■ **YOUR INSTRUCTIONS**
Set down exactly the lines below between the line holding "國家主席習近平也稱此為「內捲化競爭」，即生產過剩和" and the line holding "口導向經濟面臨更大壓力。", inclusive; no other line belongs in the answer.

■ **MATERIAL FOR THE TASK**
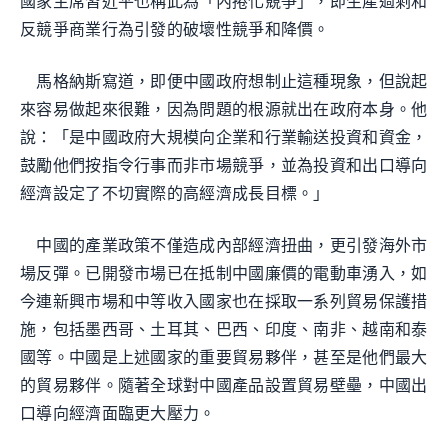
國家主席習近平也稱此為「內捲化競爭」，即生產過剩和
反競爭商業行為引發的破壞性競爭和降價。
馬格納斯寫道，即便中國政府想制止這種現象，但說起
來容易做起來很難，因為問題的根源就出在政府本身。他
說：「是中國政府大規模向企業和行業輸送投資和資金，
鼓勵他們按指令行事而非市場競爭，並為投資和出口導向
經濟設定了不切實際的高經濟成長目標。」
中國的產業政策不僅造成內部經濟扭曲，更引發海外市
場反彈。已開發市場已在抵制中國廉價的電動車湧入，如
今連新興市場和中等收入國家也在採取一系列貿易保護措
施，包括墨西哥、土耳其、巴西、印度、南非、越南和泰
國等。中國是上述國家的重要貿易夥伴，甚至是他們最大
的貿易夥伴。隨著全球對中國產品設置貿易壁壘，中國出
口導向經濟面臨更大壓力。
==
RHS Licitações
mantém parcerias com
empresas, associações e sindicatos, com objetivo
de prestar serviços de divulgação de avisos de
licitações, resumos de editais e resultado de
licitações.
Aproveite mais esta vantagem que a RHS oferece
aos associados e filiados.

■ **ANSWER SECTION**
國家主席習近平也稱此為「內捲化競爭」，即生產過剩和
反競爭商業行為引發的破壞性競爭和降價。
馬格納斯寫道，即便中國政府想制止這種現象，但說起
來容易做起來很難，因為問題的根源就出在政府本身。他
說：「是中國政府大規模向企業和行業輸送投資和資金，
鼓勵他們按指令行事而非市場競爭，並為投資和出口導向
經濟設定了不切實際的高經濟成長目標。」
中國的產業政策不僅造成內部經濟扭曲，更引發海外市
場反彈。已開發市場已在抵制中國廉價的電動車湧入，如
今連新興市場和中等收入國家也在採取一系列貿易保護措
施，包括墨西哥、土耳其、巴西、印度、南非、越南和泰
國等。中國是上述國家的重要貿易夥伴，甚至是他們最大
的貿易夥伴。隨著全球對中國產品設置貿易壁壘，中國出
口導向經濟面臨更大壓力。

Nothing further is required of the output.